In this article, we’ll discuss data type VARCHAR and query performance issues associated with utilizing the lower level VARCHAR data type. CHAR, VARCHAR and NVARCHAR are data types that support storing information in text format in a SQL Server database. These data types allow a wide assortment of character sets in the defined field or column in the database table.
The fundamental idea of NVARCHAR
NCHAR, NVARCHAR or NTEXT are similar to CHAR, VARCHAR OR TEXT, where the N prefix represents the International Language Character Set. The N-prefixed data types indicate that the resulting string could be comprised of a Unicode character set with variable length where each character occupies 2 bytes. Without the N prefix, the string could be converted to the default charset of the database but could result in certain special characters not being recognized as part of the International Language Character Set.
Today’s development platforms or their operating systems support the Unicode character set. Therefore, In SQL Server, you should utilize NVARCHAR rather than VARCHAR. If you do use VARCHAR when Unicode support is present, then an encoding inconsistency will arise while communicating with the database. This inconsistency causes query performance issues that eventually generate errors like blocking or a deadlock in SQL Server.
How can you recover from this query performance issue? Indexes can fail when an incorrect data type has been used within a column. In SQL Server, if an indexed VARCHAR column is presented with a Unicode N string, SQL Server won’t be able to make use of the index. A similar query performance issue occurs when an indexed column containing INTEGER data is presented with VARCHAR type data. We will talk about more examples below.
Imagine, that a SalesOrderHeader table has an AccountNumber column with VARCHAR data type and the total number of rows is 31,465. What will occur if we use prefix N before a string in a WHERE condition? Here, we will investigate a couple of query performance parameters on query execution, for example, logical reads, index utilization, execution time, etc.

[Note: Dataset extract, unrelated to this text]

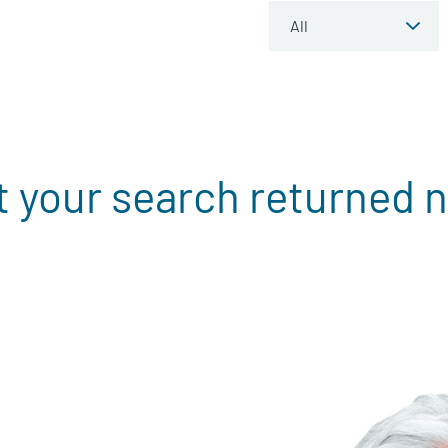
t your search returned n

VARCHAR column with N” prefix
1 2 3 4 5 |
SET STATISTICS IO ON SET STATISTICS TIME ON SELECT * FROM SalesOrderHeader WHERE AccountNumber = N'10-4030-021815' |
Table ‘SalesOrderHeader’. Scan count 1, logical reads 114, physical reads 0, read-ahead reads 0, lob logical reads 0, lob physical reads 0, lob read-ahead reads 0.
SQL Server Execution Times:
CPU time = 16 ms, elapsed time = 16 ms.
The query results show the logical reads count is 114 and the scan count is 1 for the above statement. We have an index on the column where we have a filter applied, so we can check the index usage reading as shown below:
Here, the index is being scanned and the complete table is scanned to fetch the single row from the table. We can check the Actual Number of Rows (1) and Number of Rows Read (31465) parameters in the execution plan. We can see that we have an index on the column with the where clause, but that index isn’t being used. What is the reason for this?
One more parameter (CONVERT_IMPLICIT) is visible in the execution plan. CONVERT_IMPLICIT is a function that converts a column to the referenced data type in the function. In this way, in Predicate, we can see that the column is converted to NVARCHAR before comparing it with the input value. Also, this explains the index not being used for this query because the index will not get seek when a column used with any function in Where clause.
VARCHAR column without N” prefix
1 2 3 4 5 |
SET STATISTICS IO ON SET STATISTICS TIME ON SELECT * FROM SalesOrderHeader WHERE AccountNumber = '10-4030-021815' |
SQL Server parse and compile time: CPU time = 12 ms, elapsed time = 12 ms. (1 row affected) Table ‘SalesOrderHeader’. Scan count 1, logical reads 5, physical reads 0, read-ahead reads 0, lob logical reads 0, lob physical reads 0, lob read-ahead reads 0. SQL Server Execution Times: CPU time = 0 ms, elapsed time = 0 ms.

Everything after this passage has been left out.